I am someone who believes in the power of education. As a product of the public education system in Ontario, I believe that public education can be successful and can provide results regardless of the situation from which a child comes. But more important than any system or method of education, I believe in learning how to think. Empowered with the ability to think and reflect, people have the ability to improve not only their lives but the people around them.
It seems in Bangladesh that learning to think is not high on the priority list. Rote memorization, an important stepping-stone in education, is the goal to which all students aspire. Students here understand that with enough memorization and money for a tutor to explain what to give, exams can be passed quite easily. Standardized exams provide a benchmark, but a benchmark for what? I do not believe that the benchmark set by standardized exams is the ability to think critically or truly understand the material.
The ability to ask questions and discover new answers, exploration and discovery, these skills are virtually ignored in the education system here. Creativity and innovation are brushed aside for the all important memorization of when to use "thee" instead of "thou" (a rule which is all but antiquated). And this in a country rife with inventors and creative minds. In a country where they can make anything with wheels into a method of transportation, where they can use a single square of fabric in a hundred different ways; in a country where creativity as a product of daily life is so important; the education system seems designed to destroy that creativity and create a society of like-minded followers.
When I look around me at the many challenges facing Bangladesh, and I talk to Bangladeshis with experience beyond Bangladesh, they are often very skeptical of this society and the ability of Bangladeshis to improve their own lives. "They will do as they have always done, that's how they were taught," is a line that sums up the predictions of some.
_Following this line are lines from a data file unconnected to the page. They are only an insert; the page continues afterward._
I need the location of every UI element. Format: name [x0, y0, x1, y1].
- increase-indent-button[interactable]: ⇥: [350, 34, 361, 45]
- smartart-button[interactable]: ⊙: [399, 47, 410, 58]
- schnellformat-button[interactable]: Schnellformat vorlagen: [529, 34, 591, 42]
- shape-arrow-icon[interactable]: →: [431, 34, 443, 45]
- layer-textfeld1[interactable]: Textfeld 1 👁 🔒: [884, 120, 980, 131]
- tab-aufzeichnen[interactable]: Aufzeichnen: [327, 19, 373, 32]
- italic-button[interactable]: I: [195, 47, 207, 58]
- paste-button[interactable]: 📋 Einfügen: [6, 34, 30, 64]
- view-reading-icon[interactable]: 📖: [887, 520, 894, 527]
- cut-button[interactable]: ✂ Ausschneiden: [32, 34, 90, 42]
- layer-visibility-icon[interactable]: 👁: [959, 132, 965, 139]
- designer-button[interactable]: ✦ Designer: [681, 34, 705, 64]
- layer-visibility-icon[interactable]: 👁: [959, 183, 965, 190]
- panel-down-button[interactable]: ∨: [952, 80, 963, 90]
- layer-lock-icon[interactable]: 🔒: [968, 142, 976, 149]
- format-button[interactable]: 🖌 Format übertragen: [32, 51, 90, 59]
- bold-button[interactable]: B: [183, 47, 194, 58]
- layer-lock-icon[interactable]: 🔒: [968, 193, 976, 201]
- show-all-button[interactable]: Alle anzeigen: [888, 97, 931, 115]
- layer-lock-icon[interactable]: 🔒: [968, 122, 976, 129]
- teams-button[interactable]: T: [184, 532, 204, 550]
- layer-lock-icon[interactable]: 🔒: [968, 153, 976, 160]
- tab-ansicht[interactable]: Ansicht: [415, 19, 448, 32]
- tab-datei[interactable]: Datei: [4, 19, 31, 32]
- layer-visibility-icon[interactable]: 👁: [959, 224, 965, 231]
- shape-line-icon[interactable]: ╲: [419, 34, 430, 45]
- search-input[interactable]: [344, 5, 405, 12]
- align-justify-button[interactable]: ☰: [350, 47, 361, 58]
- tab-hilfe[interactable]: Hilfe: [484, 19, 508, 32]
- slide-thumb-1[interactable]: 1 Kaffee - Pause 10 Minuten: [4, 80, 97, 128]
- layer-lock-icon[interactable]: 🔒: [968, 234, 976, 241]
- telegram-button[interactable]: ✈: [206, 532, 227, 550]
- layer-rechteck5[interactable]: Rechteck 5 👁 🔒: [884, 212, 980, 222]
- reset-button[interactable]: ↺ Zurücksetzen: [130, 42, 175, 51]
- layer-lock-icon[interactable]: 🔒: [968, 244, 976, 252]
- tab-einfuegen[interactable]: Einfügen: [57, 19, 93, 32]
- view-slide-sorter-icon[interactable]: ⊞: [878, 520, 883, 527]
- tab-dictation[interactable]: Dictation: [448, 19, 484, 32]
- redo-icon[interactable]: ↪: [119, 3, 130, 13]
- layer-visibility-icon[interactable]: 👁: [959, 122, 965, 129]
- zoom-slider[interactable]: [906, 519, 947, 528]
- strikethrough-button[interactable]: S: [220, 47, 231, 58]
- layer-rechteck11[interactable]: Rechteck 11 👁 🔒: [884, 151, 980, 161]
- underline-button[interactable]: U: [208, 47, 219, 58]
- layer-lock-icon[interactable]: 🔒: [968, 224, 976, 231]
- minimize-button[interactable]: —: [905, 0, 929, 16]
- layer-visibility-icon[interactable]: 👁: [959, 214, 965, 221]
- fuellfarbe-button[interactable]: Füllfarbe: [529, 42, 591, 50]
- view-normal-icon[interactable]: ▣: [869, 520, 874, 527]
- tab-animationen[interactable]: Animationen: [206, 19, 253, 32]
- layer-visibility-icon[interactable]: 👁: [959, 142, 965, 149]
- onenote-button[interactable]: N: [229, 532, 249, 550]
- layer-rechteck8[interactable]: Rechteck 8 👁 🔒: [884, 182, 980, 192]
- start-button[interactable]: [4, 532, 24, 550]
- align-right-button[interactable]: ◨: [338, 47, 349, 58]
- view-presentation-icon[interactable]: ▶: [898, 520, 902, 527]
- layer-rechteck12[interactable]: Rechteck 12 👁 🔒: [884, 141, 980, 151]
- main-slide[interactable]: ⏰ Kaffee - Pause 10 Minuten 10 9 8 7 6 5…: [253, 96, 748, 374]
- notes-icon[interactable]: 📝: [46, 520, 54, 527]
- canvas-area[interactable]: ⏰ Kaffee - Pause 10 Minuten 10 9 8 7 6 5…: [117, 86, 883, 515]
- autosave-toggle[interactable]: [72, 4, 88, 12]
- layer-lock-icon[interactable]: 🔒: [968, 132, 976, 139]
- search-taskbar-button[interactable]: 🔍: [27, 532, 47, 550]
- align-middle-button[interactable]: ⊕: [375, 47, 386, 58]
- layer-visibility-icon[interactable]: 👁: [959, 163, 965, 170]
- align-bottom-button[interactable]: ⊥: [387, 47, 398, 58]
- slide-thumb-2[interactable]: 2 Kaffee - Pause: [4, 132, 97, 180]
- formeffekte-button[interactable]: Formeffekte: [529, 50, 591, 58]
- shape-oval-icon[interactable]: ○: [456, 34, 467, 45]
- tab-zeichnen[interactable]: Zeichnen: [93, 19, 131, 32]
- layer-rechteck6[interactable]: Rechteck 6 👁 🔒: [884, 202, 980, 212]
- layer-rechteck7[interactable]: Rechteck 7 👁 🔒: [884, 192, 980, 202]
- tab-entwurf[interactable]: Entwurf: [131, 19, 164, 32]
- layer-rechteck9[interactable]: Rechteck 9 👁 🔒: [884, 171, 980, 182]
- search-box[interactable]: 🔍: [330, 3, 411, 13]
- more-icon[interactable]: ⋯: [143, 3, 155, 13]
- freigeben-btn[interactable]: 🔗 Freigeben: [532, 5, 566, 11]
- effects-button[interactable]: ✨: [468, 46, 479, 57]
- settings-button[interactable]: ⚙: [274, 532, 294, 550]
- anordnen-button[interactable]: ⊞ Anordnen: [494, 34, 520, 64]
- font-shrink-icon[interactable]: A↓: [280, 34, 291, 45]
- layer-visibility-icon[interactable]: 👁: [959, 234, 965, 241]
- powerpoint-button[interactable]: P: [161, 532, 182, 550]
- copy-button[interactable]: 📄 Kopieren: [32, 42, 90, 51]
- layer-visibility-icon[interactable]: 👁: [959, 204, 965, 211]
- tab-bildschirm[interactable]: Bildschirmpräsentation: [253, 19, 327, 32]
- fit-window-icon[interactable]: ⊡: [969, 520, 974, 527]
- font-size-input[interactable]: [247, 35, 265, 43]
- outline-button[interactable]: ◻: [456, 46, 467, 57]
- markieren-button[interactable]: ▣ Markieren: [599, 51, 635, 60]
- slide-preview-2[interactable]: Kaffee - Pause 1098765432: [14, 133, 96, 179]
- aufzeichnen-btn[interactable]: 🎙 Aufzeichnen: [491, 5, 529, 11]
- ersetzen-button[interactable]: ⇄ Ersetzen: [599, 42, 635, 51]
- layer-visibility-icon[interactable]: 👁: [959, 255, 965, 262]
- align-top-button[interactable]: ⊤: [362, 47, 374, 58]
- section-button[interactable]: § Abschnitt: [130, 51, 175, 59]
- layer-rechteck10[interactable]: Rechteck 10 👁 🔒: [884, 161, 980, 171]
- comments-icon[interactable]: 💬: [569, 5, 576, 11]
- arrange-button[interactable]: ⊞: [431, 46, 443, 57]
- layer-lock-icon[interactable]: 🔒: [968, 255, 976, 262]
They claim that Bangladesh needs international aid, that Bangladeshis could not improve their own lives, that Bangladesh needs handouts, but I do not believe this needs to be the case. What Bangladesh and Bangladeshis need is to be taught how to think; to be taught how to address their own needs as they see them, and if they do not wish to change them, who are we to tell them otherwise?
Bangladeshis may not be ready to address their own challenges today, and they won't be tomorrow, but unless the system is developed to teach them how to think, they will never have the opportunity to reach their full potential.